Show of Hands
Friday September 16th 2011, 9:26 pm
Let’s say someone you know gets a huge kick out of singing along with Charlie Daniels and his band while they tell a strange but great story about a boy named Johnny beating the devil in a fiddling contest. Maybe this person enjoys the ditty so much that she’s been able to sing every single word right along with Charlie since high school. And let’s say that when it came on the radio today she was SO excited to hear it, because it had been a long time; but she still remembered every word. Now let’s say that this same person, whom you MIGHT know, couldn’t finish singing said song because she got all choked up and teary-eyed in the middle of the chorus. Choked up during “Devil Went Down To Georgia” y’all!!! Come. ON!!!
Would you say that person was having some serious hormonal imbalances?
I would.
Well, I did it to myself…
Sunday September 11th 2011, 4:16 pm
I had no intention of watching the 9/11 stuff on TV, or doing much of anything that would make me think too much about that day. It may be an immature response, but right now I don’t especially feel like setting myself up to cry and be sad for the 10th year in a row about this. My 91 year old grandfather passed only 10 days ago, and we just got back from his funeral on Wed. I am still thinking about him, my grandmother, my mom, and the rest of us. (More about Grandpa in another post.) So I didn’t really want to cry some more.
I have not forgotten. How could a person forget? You don’t. You add it to the list of things that answer the question: “Where were you when…?” (“…the Challenger exploded?” ”…the OKC bombing happened?” ”…Kennedy was shot?” {if you’re old enough} etc.) I’ve talked to the kids about it today and everything. I’m not trying to ignore the anniversary, just trying to mitigate the pain/ discomfort.

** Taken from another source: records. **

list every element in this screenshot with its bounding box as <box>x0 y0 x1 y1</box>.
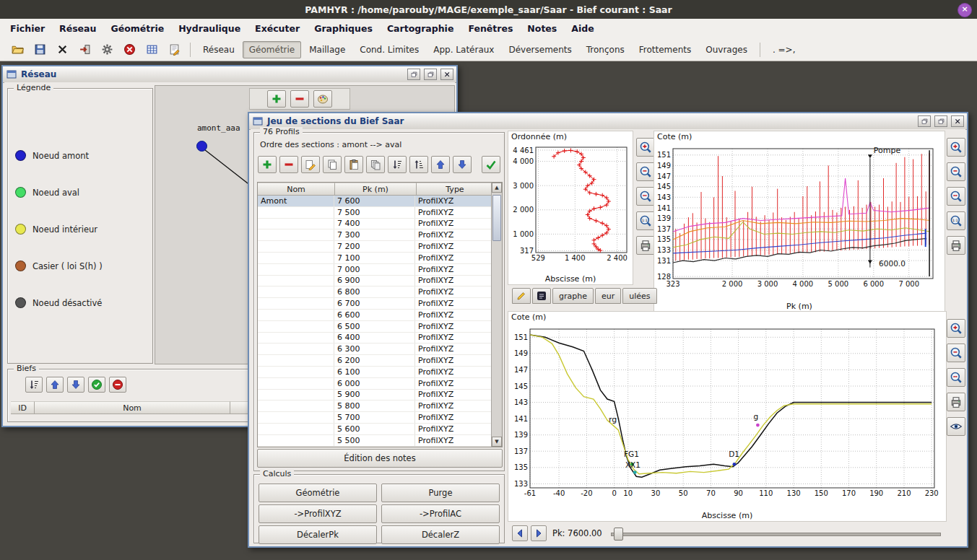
notes-button[interactable] <box>164 40 184 59</box>
zoom-out-button[interactable] <box>947 162 965 181</box>
toolbar-extra-button[interactable]: . =>, <box>766 41 802 58</box>
zoom-fit-button[interactable] <box>636 187 655 206</box>
sort-desc-button[interactable] <box>25 377 43 393</box>
tab-graphe[interactable]: graphe <box>552 288 594 304</box>
next-section-button[interactable] <box>531 525 547 541</box>
table-row[interactable]: 7 200ProfilXYZ <box>258 241 492 253</box>
zoom-one-button[interactable]: 1:1 <box>947 211 965 230</box>
duplicate-button[interactable] <box>366 156 385 173</box>
table-row[interactable]: 6 300ProfilXYZ <box>258 344 492 355</box>
table-row[interactable]: 7 300ProfilXYZ <box>258 229 492 241</box>
apply-button[interactable] <box>482 156 500 173</box>
menu-item-fenetres[interactable]: Fenêtres <box>461 20 520 37</box>
undock-button[interactable] <box>407 69 420 80</box>
calc-button-profilxyz[interactable]: ->ProfilXYZ <box>259 504 377 523</box>
menu-item-notes[interactable]: Notes <box>520 20 564 37</box>
biefs-column-id[interactable]: ID <box>11 401 35 414</box>
zoom-fit-button[interactable] <box>947 187 965 206</box>
previous-section-button[interactable] <box>512 525 528 541</box>
calc-button-geometrie[interactable]: Géométrie <box>259 484 377 502</box>
column-header-type[interactable]: Type <box>417 183 493 196</box>
column-header-pk-m[interactable]: Pk (m) <box>335 183 417 196</box>
toolbar-button-deversements[interactable]: Déversements <box>502 41 578 58</box>
remove-button[interactable] <box>279 156 298 173</box>
scrollbar-thumb[interactable] <box>492 195 501 241</box>
toolbar-button-reseau[interactable]: Réseau <box>196 41 241 58</box>
menu-item-geometrie[interactable]: Géométrie <box>103 20 171 37</box>
grid-button[interactable] <box>142 40 162 59</box>
eye-button[interactable] <box>947 417 965 436</box>
add-button[interactable] <box>267 90 286 108</box>
tab-notes-dark[interactable] <box>532 288 551 304</box>
edit-notes-button[interactable]: Édition des notes <box>257 449 503 468</box>
table-row[interactable]: 5 900ProfilXYZ <box>258 390 492 401</box>
close-window-button[interactable] <box>951 115 964 127</box>
sections-window-titlebar[interactable]: Jeu de sections du Bief Saar <box>249 113 967 130</box>
upstream-node[interactable] <box>196 141 207 152</box>
paste-button[interactable] <box>344 156 363 173</box>
toolbar-button-cond-limites[interactable]: Cond. Limites <box>353 41 425 58</box>
zoom-out-button[interactable] <box>947 344 965 362</box>
table-row[interactable]: 5 800ProfilXYZ <box>258 401 492 412</box>
delete-x-button[interactable] <box>52 40 72 59</box>
menu-item-graphiques[interactable]: Graphiques <box>307 20 380 37</box>
stop-button[interactable] <box>119 40 139 59</box>
calc-button-profilac[interactable]: ->ProfilAC <box>381 504 500 523</box>
maximize-button[interactable] <box>424 69 437 80</box>
table-row[interactable]: 6 500ProfilXYZ <box>258 321 492 333</box>
print-button[interactable] <box>947 236 965 255</box>
pk-slider[interactable] <box>611 526 941 541</box>
close-window-button[interactable] <box>440 69 453 80</box>
toolbar-button-troncons[interactable]: Tronçons <box>580 41 631 58</box>
biefs-column-nom[interactable]: Nom <box>35 401 230 414</box>
print-button[interactable] <box>947 393 965 411</box>
table-row[interactable]: 6 400ProfilXYZ <box>258 333 492 344</box>
sort-asc-button[interactable] <box>409 156 428 173</box>
table-row[interactable]: 6 200ProfilXYZ <box>258 355 492 367</box>
move-up-button[interactable] <box>431 156 450 173</box>
tab-eur[interactable]: eur <box>595 288 621 304</box>
scroll-down-button[interactable]: ▼ <box>492 437 502 447</box>
menu-item-fichier[interactable]: Fichier <box>3 20 52 37</box>
add-button[interactable] <box>258 156 277 173</box>
table-row[interactable]: 7 100ProfilXYZ <box>258 253 492 264</box>
minus-circle-button[interactable] <box>109 377 126 393</box>
calc-button-purge[interactable]: Purge <box>381 484 500 502</box>
table-row[interactable]: 6 100ProfilXYZ <box>258 367 492 378</box>
table-scrollbar[interactable]: ▲ ▼ <box>491 183 502 447</box>
undock-button[interactable] <box>918 115 931 127</box>
reseau-window-titlebar[interactable]: Réseau <box>3 66 456 83</box>
slider-groove[interactable] <box>611 533 941 536</box>
settings-button[interactable] <box>97 40 117 59</box>
plan-plot[interactable]: Ordonnée (m) 4 4614 0003 0002 0001 00031… <box>508 131 633 285</box>
toolbar-button-geometrie[interactable]: Géométrie <box>243 41 301 58</box>
toolbar-button-ouvrages[interactable]: Ouvrages <box>699 41 754 58</box>
import-button[interactable] <box>74 40 95 59</box>
menu-item-hydraulique[interactable]: Hydraulique <box>171 20 248 37</box>
table-row[interactable]: 6 800ProfilXYZ <box>258 286 492 298</box>
toolbar-button-app-lateraux[interactable]: App. Latéraux <box>427 41 500 58</box>
cross-section-plot[interactable]: Cote (m) 151149147145143141139137135133-… <box>508 311 947 522</box>
copy-button[interactable] <box>323 156 342 173</box>
palette-button[interactable] <box>313 90 332 108</box>
check-circle-button[interactable] <box>88 377 105 393</box>
move-down-button[interactable] <box>453 156 472 173</box>
app-close-button[interactable]: × <box>958 3 972 17</box>
table-row[interactable]: Amont7 600ProfilXYZ <box>258 196 492 207</box>
save-button[interactable] <box>30 40 50 59</box>
tab-ulees[interactable]: ulées <box>622 288 656 304</box>
toolbar-button-frottements[interactable]: Frottements <box>633 41 698 58</box>
zoom-out-button[interactable] <box>636 162 655 181</box>
tab-edit[interactable] <box>512 288 531 304</box>
longitudinal-plot[interactable]: Cote (m) 1511491471451431411391371351331… <box>653 131 945 312</box>
sort-desc-button[interactable] <box>388 156 407 173</box>
zoom-in-button[interactable] <box>947 138 965 157</box>
calc-button-decalerz[interactable]: DécalerZ <box>381 525 500 544</box>
edit-button[interactable] <box>301 156 320 173</box>
move-up-button[interactable] <box>46 377 64 393</box>
zoom-in-button[interactable] <box>636 138 655 157</box>
slider-handle[interactable] <box>614 528 623 541</box>
zoom-fit-button[interactable] <box>947 368 965 387</box>
table-row[interactable]: 6 600ProfilXYZ <box>258 310 492 321</box>
table-row[interactable]: 5 500ProfilXYZ <box>258 435 492 447</box>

And then I saw on someone else’s blog a video of Alan Jackson singing “Where Were You When the World Stopped Turning?” I knew better. But I watched it anyway. Whoever wrote that song (Jackson, or someone else) captured so many of the emotions and responses people had that day and in the days following. Such a good song, and beautifully written. In case you’re wondering, I was “teaching a class full of innocent children;” and yes, that line gets me every time.
So I’ve done it to myself, and I know it. But I’ll tell you this: no matter how much I like the song, I am NOT going to look up and watch a video of Garth Brooks singing about how the world will not change him.
Maybe I’ll leave that for next April 19th.